Brain state is set by the mode of information processing:

  • when the brain switches from a "store and remember" to a "don't store and forget" mode
  • when it switches from linear logical to a parallel associative mode
  • All of these mode switches can go on in small but significant ways in waking, but they become obligatory, pronounced, and fixed when the brain enters REM sleep.
  • The seratonin and noradrenaline cells that modulate the brain during waking reduce their output by half during non-REM sleep but are shut off completely during REM sleep. This means that the electrically reactivated brain is working without the participation of two of its chemical systems that mediate the waking state, and that are implicated in attention, memory and reflective thought, which are lost in dreaming.
  • These changes are controlled by neuromodularity neurons that are few, small, and localized to a few brain stem nuclei, but which project their fine, multiply-branching processes all over the brain and spinal cord.

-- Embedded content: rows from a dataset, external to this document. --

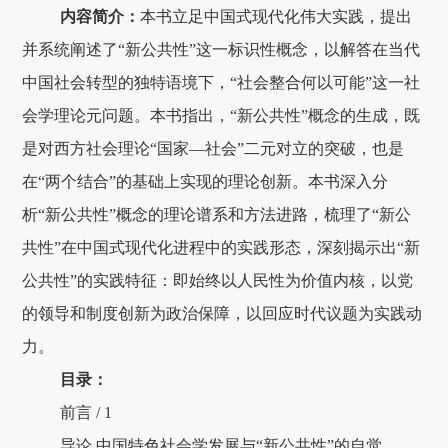
内容简介：
本书立足中国式现代化伟大实践，提出
并系统阐述了“新公共性”这一标识性概念，以解答在当代
中国社会转型的独特语境下，“社会整合何以可能”这一社
会学理论元问题。本书指出，“新公共性”概念的生成，既
是对西方社会理论“国家—社会”二元对立的突破，也是
在“两个结合”的基础上实现的理论创新。本书深入分
析“新公共性”概念的理论谱系和方法进路，梳理了“新公
共性”在中国式现代化进程中的实践形态，深刻揭示出“新
公共性”的实践特征：即始终以人民性为价值内核，以党
的领导和制度创新为政治保障，以回应时代议题为实践动
力。
目录：
前言 / 1
导论.中国特色社会学发展与“新公共性”的自觉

  • These neurons are a sort of brain-within-the-brain which can automatically and forcibly change the microclimate of the rest of the brain, like a central thermostat. They are in the pons, project up to the thalamus and cortex and down to the spinal cord.
  • We can trigger REM sleep by injecting very small amounts of a cholinergic drug into the pons. REM sleep dreaming is mediated by acetycholine when noradrenaline and serotonin are at very low levels.
  • The brain functions well only if the cholinergic system is operating within certain limits.